Among the social problems that last year’s presidential race revealed was that large swaths of Americans have lost faith in our traditional political parties, if not in our political system.
That the candidacies of Sen. Bernie Sanders, a democratic socialist, and Donald Trump, a non-traditional conservative by any standard, gained so much traction shows how many citizens have grown disenchanted and disenfranchised.
But what if the Sanders-Trump phenomenon wasn’t, indeed, all that phenomenal? What if it was merely a symptom of a broader loss of faith in American institutions?
What if this loss of faith in our country’s institutions is itself only a symptom? What if that loss of faith is a global trend occurring in nations around the world and has been slowly fermenting for decades, if not centuries?
What would that mean for the future?
A startling op-ed piece in the March 3 online Washington Post suggests such questions.
The op-ed by Bill Bishop, “Americans have lost faith in institutions. That’s not because of Trump or ‘fake news,’” documented a national and worldwide shift away from confidence in traditional institutions.
I’ve been thinking about that essay for a month.
Some of you might remember Bishop, who used to write for the Lexington Herald-Leader. He lives in Texas now, and he is co-author of “The Big Sort: Why the Clustering of Like-Minded America is Tearing Us Apart.”
This isn’t just an American issue we can blame on the legacies of Watergate or, conversely, hippies.
Loss of faith in American institutions has been particularly noticeable since the 1960s and ’70s.
According to a Gallup poll, between 1973 and 2016, Americans’ confidence in the U.S. Congress fell from 42 percent to 9 percent, Bishop writes.
Faith in the U.S. Supreme Court fell from 45 percent to 36 percent, and in the presidency from 52 percent to 36 percent.
Organized religion, banks, public schools, organized labor, the media and big business all suffered similarly sharp declines in public confidence.
Only faith in the military, the police and the criminal justice system increased.
But this isn’t just an American issue that we can blame on the legacies of Watergate or, conversely, hippies.
The erosion of trust started earlier — and is common to nearly all advanced industrial nations, regardless of their history or type of government.
The causes are complex.
“The changes that seemed to erupt suddenly in the early 1960s actually began long before and moved slowly at first, as the globe shrank and societies modernized,” Bishop writes. “As far back as the 1600s, travelers confronted by new cultures and novel deities began to question their own societies’ rules and institutions.”
Globalization, urbanization, and universal education all have played roles — they’ve expanded people’s experiences and their willingness to think for themselves.
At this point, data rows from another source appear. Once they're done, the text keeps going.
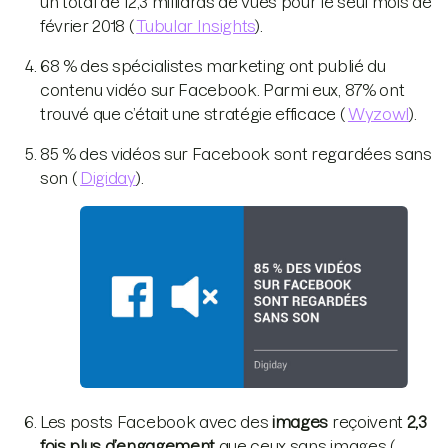
un total de 12,3 milliards de vues pour le seul mois de
février 2018 (
Tubular Insights
).
68 % des spécialistes marketing ont publié du
contenu vidéo sur Facebook. Parmi eux, 87% ont
trouvé que c’était une stratégie efficace (
Wyzowl
).
85 % des vidéos sur Facebook sont regardées sans
son (
Digiday
).
Les posts Facebook avec des
images
reçoivent
2,3
fois plus d’engagement
que ceux sans images (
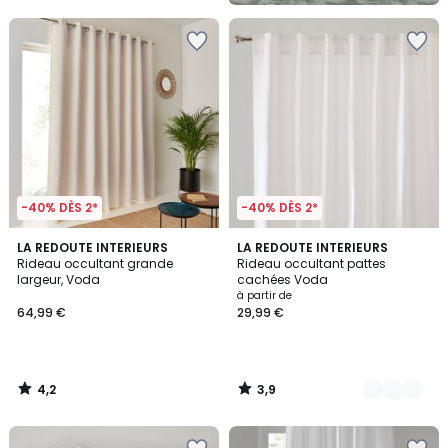
5
-40% DÈS 2*
-40% DÈS 2*
4,2
3,9
LA REDOUTE INTERIEURS
6
LA REDOUTE INTERIEURS
/ 5
/ 5
Rideau occultant grande
Rideau occultant pattes
Couleurs
largeur, Voda
cachées Voda
à partir de
64,99 €
29,99 €
4,2
3,9
/
/
5
5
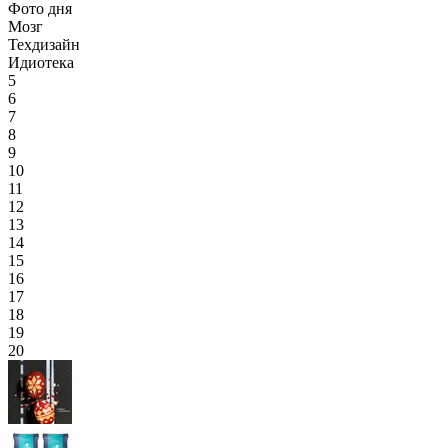
Фото дня
Мозг
Техдизайн
Идиотека
5
6
7
8
9
10
11
12
13
14
15
16
17
18
19
20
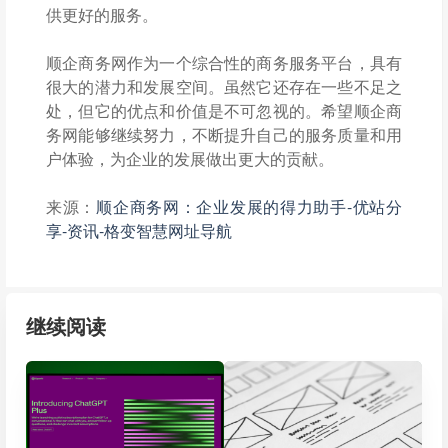
供更好的服务。
顺企商务网作为一个综合性的商务服务平台，具有
很大的潜力和发展空间。虽然它还存在一些不足之
处，但它的优点和价值是不可忽视的。希望顺企商
务网能够继续努力，不断提升自己的服务质量和用
户体验，为企业的发展做出更大的贡献。
来源：
顺企商务网：企业发展的得力助手-优站分
享-资讯-格变智慧网址导航
继续阅读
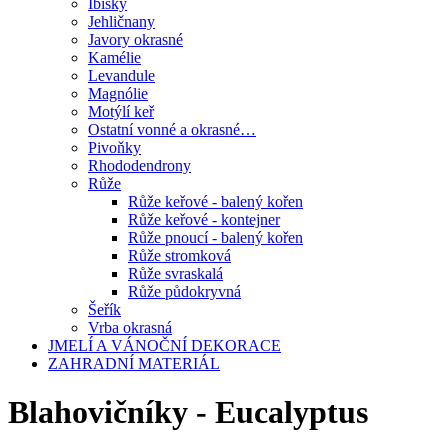
Ibišky
Jehličnany
Javory okrasné
Kamélie
Levandule
Magnólie
Motýlí keř
Ostatní vonné a okrasné…
Pivoňky
Rhododendrony
Růže
Růže keřové - balený kořen
Růže keřové - kontejner
Růže pnoucí - balený kořen
Růže stromková
Růže svraskalá
Růže půdokryvná
Šeřík
Vrba okrasná
JMELÍ A VÁNOČNÍ DEKORACE
ZAHRADNÍ MATERIÁL
Blahovičníky - Eucalyptus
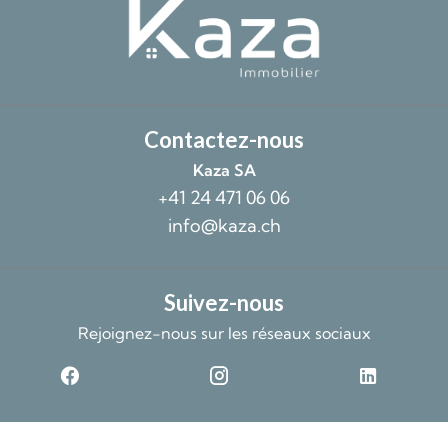
Contactez-nous
Kaza SA
+41 24 471 06 06
info@kaza.ch
Suivez-nous
Rejoignez-nous sur les réseaux sociaux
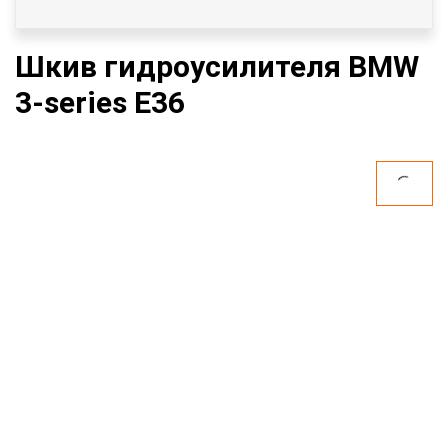
Шкив гидроусилителя BMW
3-series E36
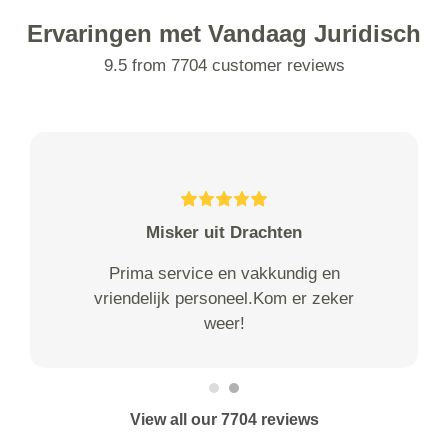
Ervaringen met Vandaag Juridisch
9.5 from 7704 customer reviews
Misker uit Drachten
Prima service en vakkundig en
vriendelijk personeel.Kom er zeker
weer!
View all our 7704 reviews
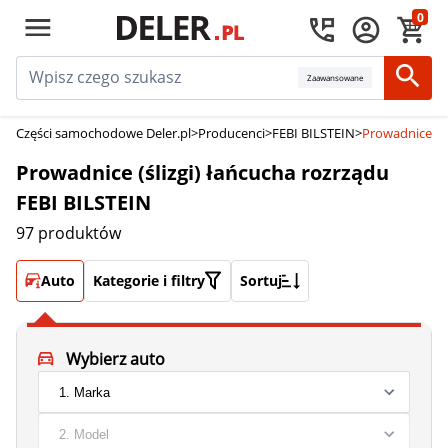
0
Zaawansowane
Części samochodowe Deler.pl
>
Producenci
>
FEBI BILSTEIN
>
Prowadnice (śl
Prowadnice (ślizgi) łańcucha rozrządu
FEBI BILSTEIN
97 produktów
Auto
Kategorie i filtry
Sortuj
Wybierz auto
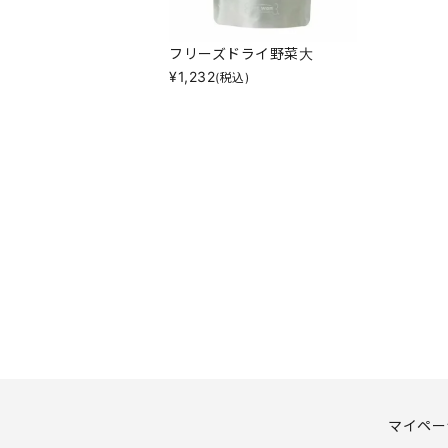
フリーズドライ野菜大
¥
1,232
(税込)
マイペー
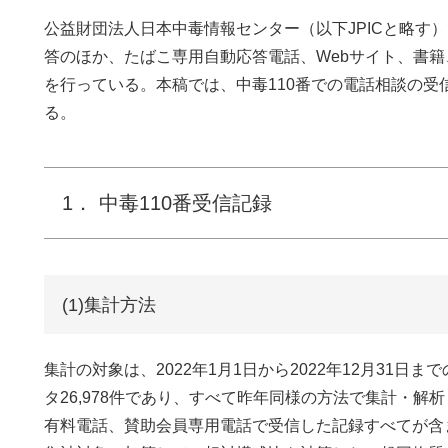
公益財団法人日本中毒情報センター（以下JPICと略す
答のほか、たばこ専用自動応答電話、Webサイト、書籍
を行っている。本稿では、中毒110番での電話相談の
る。
1． 中毒110番受信記録
(1)集計方法
集計の対象は、2022年1月1日から2022年12月31
タ26,978件であり、すべて昨年同様の方法で集計・
有料電話、賛助会員専用電話で受信した記録すべてが含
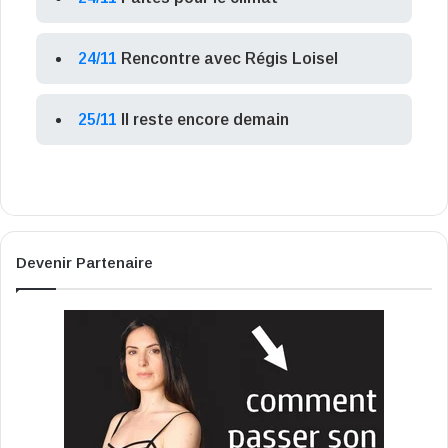
24/11
Rencontre avec Régis Loisel
25/11
Il reste encore demain
Devenir Partenaire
We feel kinship with our neighbors because statistically we’ve segregated ourselves into zip codes or even states where nearly everyone is just like us; they mirror our politics, race and class.
Prosperity and freedom have contributed, too. By the 1970s, one political scientist predicted that as societies grew wealthier, their citizens would become less communal and more concerned about individuality — and consequently, less trusting of institutions and authorities.
“Everything about modern life works against community and trust,” Bishop says.
We’ve shifted the purpose of marriage from a practical arrangement to a means of personal fulfillment, he says. We’ve replaced the shared military draft with an all-volunteer service. We’ve traded craftsmanship and assessment in art to free-range creativity and self-promotion. We’ve reversed the order of religion from obeying a god to choosing one.
There is still a place where many people feel a strong sense of shared purpose: in their own backyards. That may sound like a hopeful thing, but Bishop says it’s not. We feel kinship with our neighbors because statistically, we’ve segregated ourselves into ZIP codes or even states where nearly everyone is just like us; they mirror our politics, race and class.
There’s much more to Bishop’s op-ed; you might ought to look it up yourself.
He proposes no solutions and neither can I — you’d practically have to unmake modern culture to reverse this trend.
But the dangers are clear. We’re now witnessing huge fissures in our national political system, for instance, and the rapid disintegration of marriage.
Bishop again: “Political scientists tell us that democracies require a little faith. To engage with others, you have to believe that if you lose a contest or a debate, the winner will treat you equitably; that if the other side wins, it will act within the law and not send its opponents off to jail. You have to assume that institutions will be fair and that leaders will act in the country’s best interest.”
But it’s impossible to trust each other enough to believe in common decency that might hold a country together when there is no country as such. Instead we have now a vast assemblage of individuals pursuing private blisses, who don’t much respect those trying to motivate, inform or lead them, and who don’t trust those whose vision differs from theirs.
That’s a recipe for chaos.
Paradoxically, the mayhem might be worse if the only remaining institutions people do trust are the military, cops and judges. With no other respected powers serving as recognized checks and balances, those institutions could become fertile ground for a coup or a police state.
As I said, I have no solution. My advice: Pray, children. Pray.